Pomezia, la scritta "Anna Frank brucia" con la svastica sul muro del liceo Pascal (Credits: Agenzia Dire)

di Chiara Adinolfi (Agenzia Dire)

Svastiche, croci celtiche e scritte come “Calpesta l’ebreo” e “Anna Frank brucia. È quello che hanno trovato questa mattina gli studenti del liceo Pascal e dell’istituto Largo Brodolini di Pomezia davanti all’ingresso della loro scuola. Un episodio subito denunciato dalla Rete degli studenti medi di Pomezia e dall’Associazione nazionale partigiani italiani (Anpi) di Pomezia intitolata a ‘Teresa Mattei e le altre’. “Le scritte antisemite apparse questa mattina rappresentano un preoccupante segnale del diffondersi, e del sentirsi autorizzati a palesare, le intolleranze razziali. Questi gesti non vanno sottovalutati- ha dichiarato Valentina Giusti, presidente della sezione Anpi ‘Teresa Mattei e le altre’ di Pomezia- Ricordiamo che gli eventi tragici nella storia del nostro Paese e dell’Europa nacquero dall’intolleranza. Eventi che in Italia ebbero inizio con il diffondersi dell’ideologia fascista e razzista, con l’emanazione delle leggi razziali del 1938″.

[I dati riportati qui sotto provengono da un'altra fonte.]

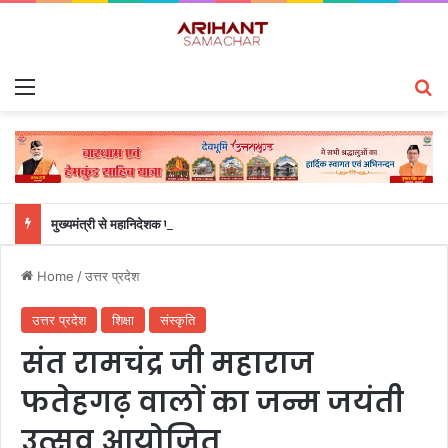
Menu
S
मुख्यमंत्री से महानिदेशक एनसीसी ने की शिष्टाचार भेंट
Home
/
उत्तर प्रदेश
उत्तर प्रदेश
शिक्षा
संस्कृति
संत रामचंद्र जी महाराज
फतेहगढ़ वालों का जन्म जयंती
उत्सव आयोजित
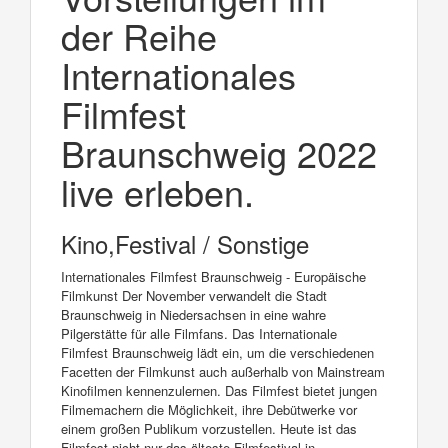
der Reihe
Internationales
Filmfest
Braunschweig 2022
live erleben.
Kino,Festival / Sonstige
Internationales Filmfest Braunschweig - Europäische
Filmkunst Der November verwandelt die Stadt
Braunschweig in Niedersachsen in eine wahre
Pilgerstätte für alle Filmfans. Das Internationale
Filmfest Braunschweig lädt ein, um die verschiedenen
Facetten der Filmkunst auch außerhalb von Mainstream
Kinofilmen kennenzulernen. Das Filmfest bietet jungen
Filmemachern die Möglichkeit, ihre Debütwerke vor
einem großen Publikum vorzustellen. Heute ist das
Filmfest nicht nur das älteste Filmfestival in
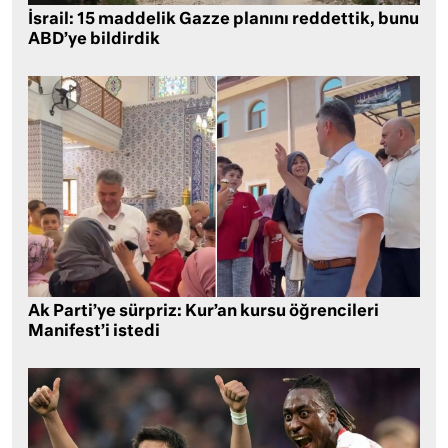
İsrail: 15 maddelik Gazze planını reddettik, bunu
ABD’ye bildirdik
Ak Parti’ye sürpriz: Kur’an kursu öğrencileri
Manifest’i istedi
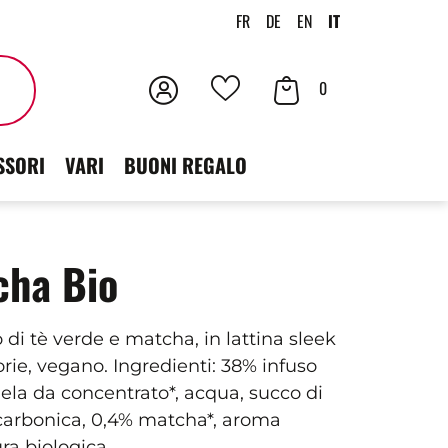
FR
DE
EN
IT
Accedi
Contenuto
Cercare
0
I
der
tuoi
SSORI
VARI
BUONI REGALO
carrello
preferiti
cha Bio
 di tè verde e matcha, in lattina sleek
orie, vegano. Ingredienti: 38% infuso
ela da concentrato*, acqua, succo di
 carbonica, 0,4% matcha*, aroma
ra biologica.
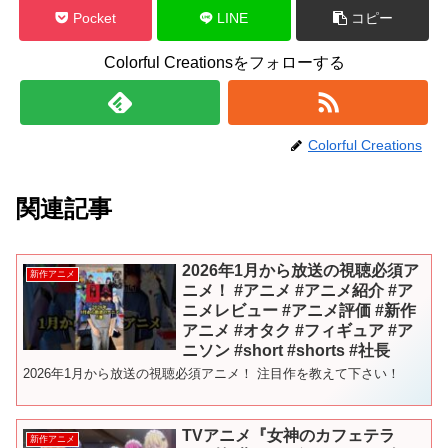
Pocket
LINE
コピー
Colorful Creationsをフォローする
Colorful Creations
関連記事
2026年1月から放送の視聴必須ア
新作アニメ
ニメ！ #アニメ #アニメ紹介 #ア
ニメレビュー #アニメ評価 #新作
アニメ #オタク #フィギュア #ア
ニソン #short #shorts #社長
2026年1月から放送の視聴必須アニメ！ 注目作を教えて下さい！
TVアニメ『女神のカフェテラ
新作アニメ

“Ricordiamo, in particolare – continua – l’esclusione dalle scuole di studentesse, studenti, docenti ‘nati da genitori di razza ebraica’. Ricordiamo il rastrellamento del ghetto ebraico di Roma del 16 ottobre 1943, l’invio delle Persone considerate ‘degne di morte’ ai campi di concentramento e di sterminio. I toni dell’intolleranza che abbiamo visto crescere anche nel contesto politico-istituzionale nazionale hanno aggravato una situazione già fertile”. Chiara Martinelli, coordinatrice della Rete degli Studenti Medi di Pomezia, ha aggiunto: “Come studentesse e studenti siamo sconvolti ed arrabbiati per le scritte apparse questa mattina all’entrata di scuola. Chiunque abbia inviato questo messaggio vergognoso ha voluto colpire il luogo del sapere dove l’antisemitismo è giustamente condannato ogni giorno. Rifletteremo su questa vicenda nelle nostre scuole e reagiremo perché non possiamo permettere che certi atti passino inosservati. Noi studenti siamo in prima linea contro il razzismo, l’antisemitismo e l’intolleranza“.